* **YOUR INSTRUCTIONS**:
Please return all lines in the listing holding the word "Metro".

* **PROVIDED DATA**:
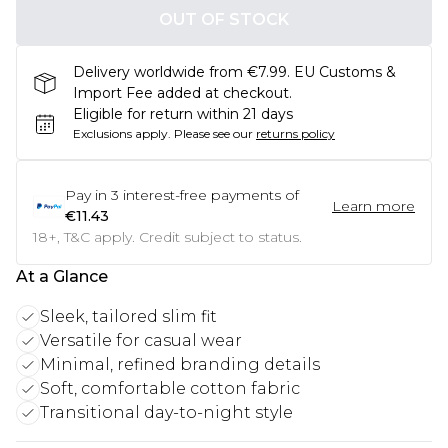
OUT OF STOCK
Delivery worldwide from €7.99. EU Customs &
Import Fee added at checkout.
Eligible for return within 21 days
Exclusions apply.
Please see our
returns policy
Pay in
3
interest-free payments of
Learn more
€11.43
18+, T&C apply. Credit subject to status.
At a Glance
Sleek, tailored slim fit
Versatile for casual wear
Minimal, refined branding details
Soft, comfortable cotton fabric
Transitional day-to-night style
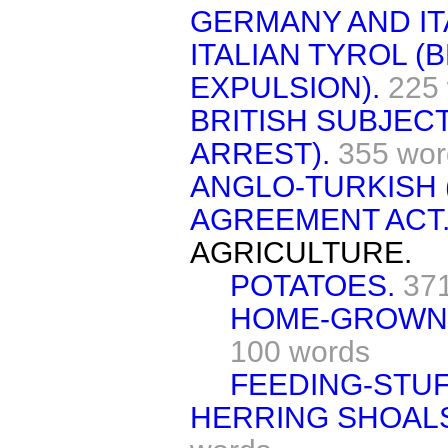
GERMANY AND IT
ITALIAN TYROL (
EXPULSION).
225
BRITISH SUBJECT
ARREST).
355 wor
ANGLO-TURKISH 
AGREEMENT ACT
AGRICULTURE.
POTATOES.
37
HOME-GROWN 
100 words
FEEDING-STUF
HERRING SHOALS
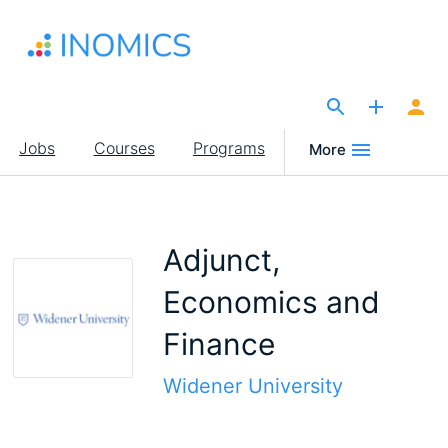
Skip
to
main
content
The Site for Economists
Main
Jobs
Courses
Programs
More
navigation
Adjunct,
Economics and
Finance
Widener University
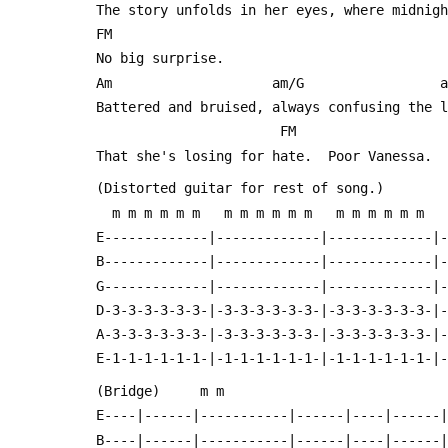
 The story unfolds in her eyes, where midnig
 FM
 No big surprise.
 Am                    am/G                 
 Battered and bruised, always confusing the 
                        FM
 That she's losing for hate.  Poor Vanessa.
 (Distorted guitar for rest of song.)
   m m m m m m   m m m m m m   m m m m m m  
 E-------------|-------------|-------------|
 B-------------|-------------|-------------|
 G-------------|-------------|-------------|
 D-3-3-3-3-3-3-|-3-3-3-3-3-3-|-3-3-3-3-3-3-|
 A-3-3-3-3-3-3-|-3-3-3-3-3-3-|-3-3-3-3-3-3-|
 E-1-1-1-1-1-1-|-1-1-1-1-1-1-|-1-1-1-1-1-1-|
 (Bridge)	  m m 
 E----|------|-----------|------|----|------
 B----|------|-----------|------|----|------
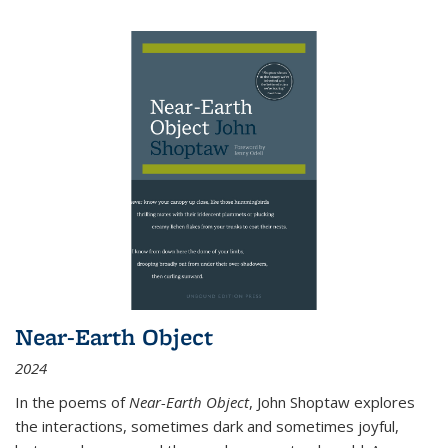
Near-Earth Object
2024
In the poems of
Near-Earth Object
, John Shoptaw explores
the interactions, sometimes dark and sometimes joyful,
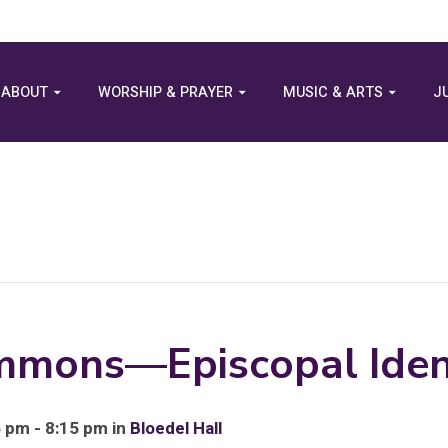
ABOUT
WORSHIP & PRAYER
MUSIC & ARTS
J
mmons—Episcopal Iden
 pm - 8:15 pm in
Bloedel Hall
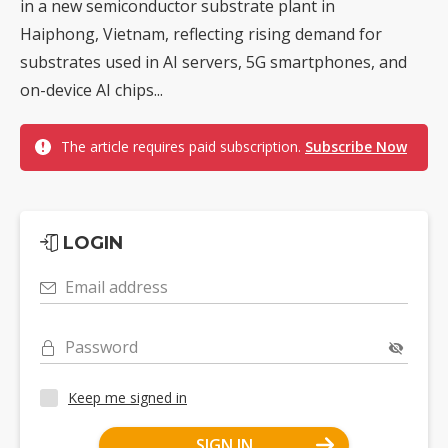
in a new semiconductor substrate plant in
Haiphong, Vietnam, reflecting rising demand for
substrates used in AI servers, 5G smartphones, and
on-device AI chips...
The article requires paid subscription.
Subscribe Now
LOGIN
Email address
Password
Keep me signed in
SIGN IN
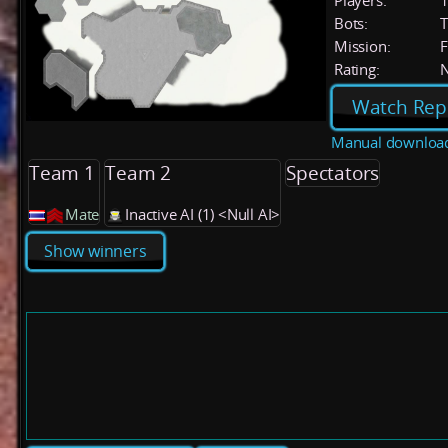
Players:
Bots:
T
Mission:
F
Rating:
Watch Rep
Manual downloa
Team 1
Team 2
Spectators
Mate
Inactive AI (1) <Null AI>
Show winners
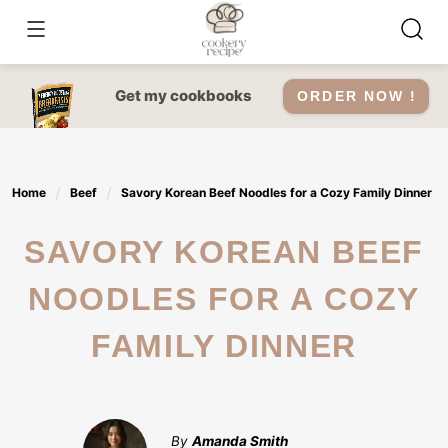
Skip
to
content
Get my cookbooks
ORDER NOW !
Home
Beef
Savory Korean Beef Noodles for a Cozy Family Dinner
SAVORY KOREAN BEEF
NOODLES FOR A COZY
FAMILY DINNER
By
Amanda Smith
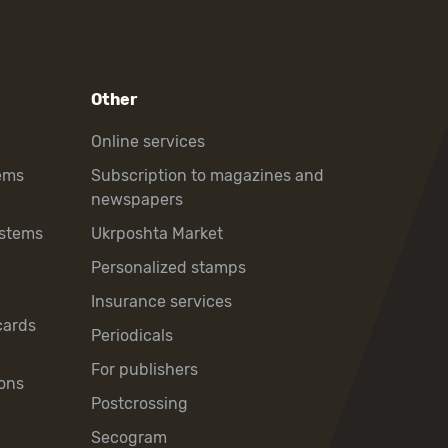
Other
Online services
ems
Subscription to magazines and
newspapers
ystems
Ukrposhta Market
Personalized stamps
Insurance services
cards
Periodicals
For publishers
ons
Postcrossing
Secogram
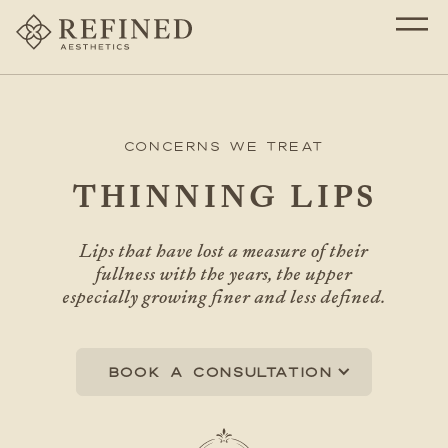
Concerns We Treat
THINNING LIPS
Lips that have lost a measure of their
fullness with the years, the upper
especially growing finer and less defined.
Book a consultation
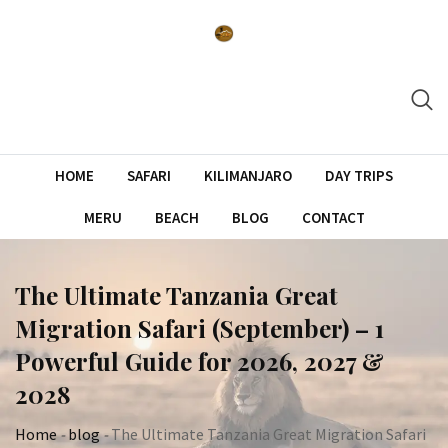
Skip
to
content
HOME
SAFARI
KILIMANJARO
DAY TRIPS
MERU
BEACH
BLOG
CONTACT
The Ultimate Tanzania Great
Migration Safari (September) – 1
Powerful Guide for 2026, 2027 &
2028
Home
-
blog
-
The Ultimate Tanzania Great Migration Safari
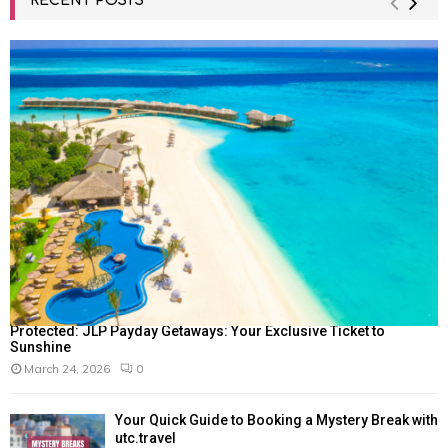
RECENT POSTS
Protected: JLP Payday Getaways: Your Exclusive Ticket to
Sunshine
March 24, 2026
0
Your Quick Guide to Booking a Mystery Break with
utc.travel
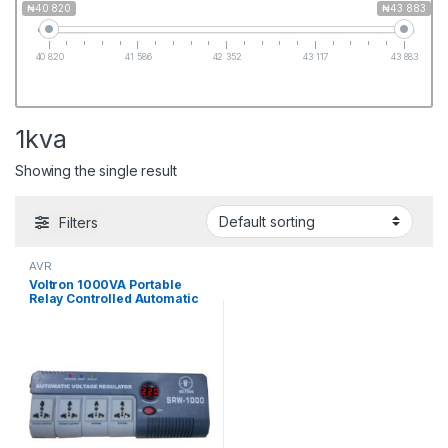
₦40 820
₦43 883
40 820
41 586
42 352
43 117
43 883
1kva
Showing the single result
Filters
AVR
Voltron 1000VA Portable
Relay Controlled Automatic
Voltage Regulator(SRW-
1000)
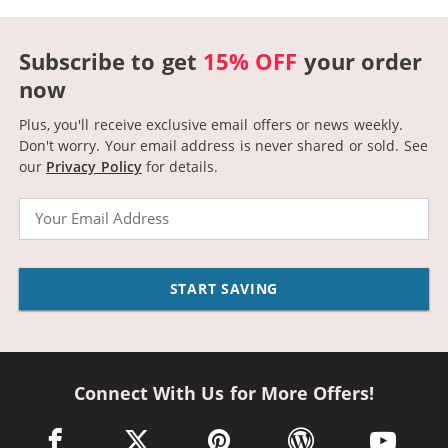
Subscribe to get
15% OFF
your order
now
Plus, you'll receive exclusive email offers or news weekly.
Don't worry. Your email address is never shared or sold.
See
our
Privacy Policy
for details.
Email
START SAVING
Connect With Us for More Offers!
facebook link opens in a new window
twitter link opens in a new window
pinterest link opens in a new win
wordpress link opens 
youtube li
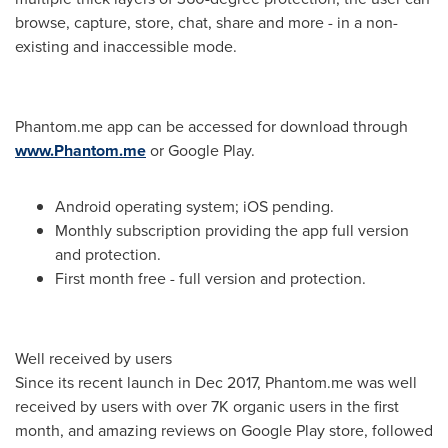
browse, capture, store, chat, share and more - in a non-
existing and inaccessible mode.
Phantom.me app can be accessed for download through
www.Phantom.me
or Google Play.
Android operating system; iOS pending.
Monthly subscription providing the app full version
and protection.
First month free - full version and protection.
Well received by users
Since its recent launch in
Dec 2017
, Phantom.me was well
received by users with over
7K
organic users in the first
month, and amazing reviews on Google Play store, followed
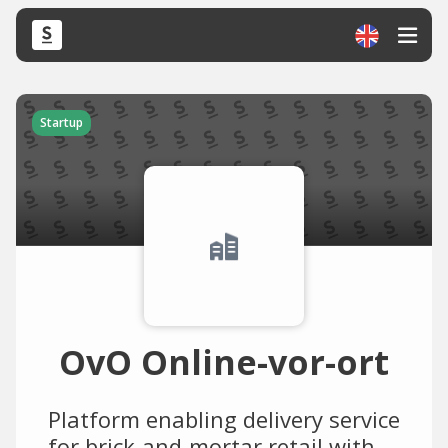
Startup
OvO Online-vor-ort
Platform enabling delivery service
for brick-and-mortar retail with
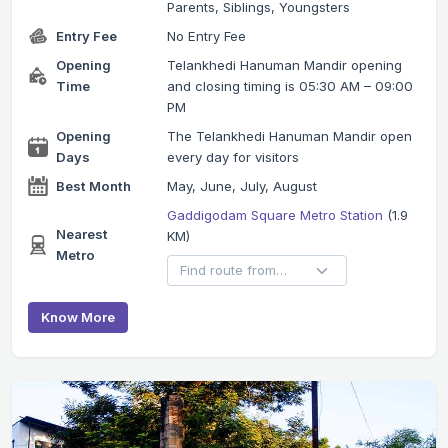
Parents, Siblings, Youngsters
Entry Fee
No Entry Fee
Opening
Telankhedi Hanuman Mandir opening
Time
and closing timing is 05:30 AM – 09:00
PM
Opening
The Telankhedi Hanuman Mandir open
Days
every day for visitors
Best Month
May, June, July, August
Gaddigodam Square Metro Station
(1.9
Nearest
KM)
Metro
Know More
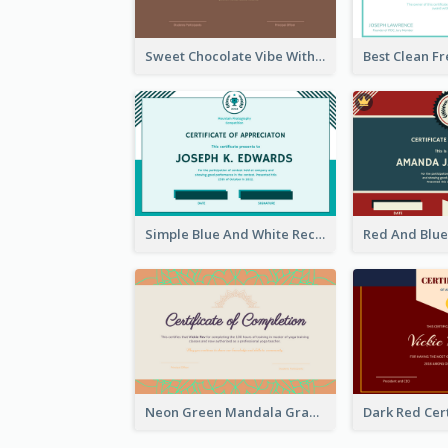
Sweet Chocolate Vibe With Gold Badge Simple Certificate Design
Simple Blue And White Rectangle Certificate
Neon Green Mandala Graphic Certificate Design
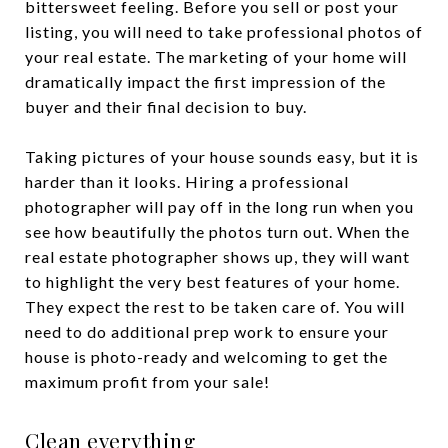
bittersweet feeling. Before you sell or post your
listing, you will need to take professional photos of
your real estate. The marketing of your home will
dramatically impact the first impression of the
buyer and their final decision to buy.
Taking pictures of your house sounds easy, but it is
harder than it looks. Hiring a professional
photographer will pay off in the long run when you
see how beautifully the photos turn out. When the
real estate photographer shows up, they will want
to highlight the very best features of your home.
They expect the rest to be taken care of. You will
need to do additional prep work to ensure your
house is photo-ready and welcoming to get the
maximum profit from your sale!
Clean everything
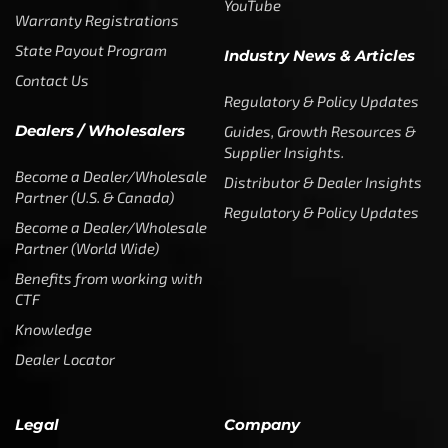
Partners & Sponsorships &
Alliances
SUBSCRIBE
Enter your email address to get
5% off your first order
* Don’t worry, we won’t spam our customers mailboxes
Copyright © CTF Group & Catch The Fever LLC, All Rights
Reserved: 2015 – 2026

* **SOLUTION BELOW**:
Gaddigodam Square Metro Station
Metro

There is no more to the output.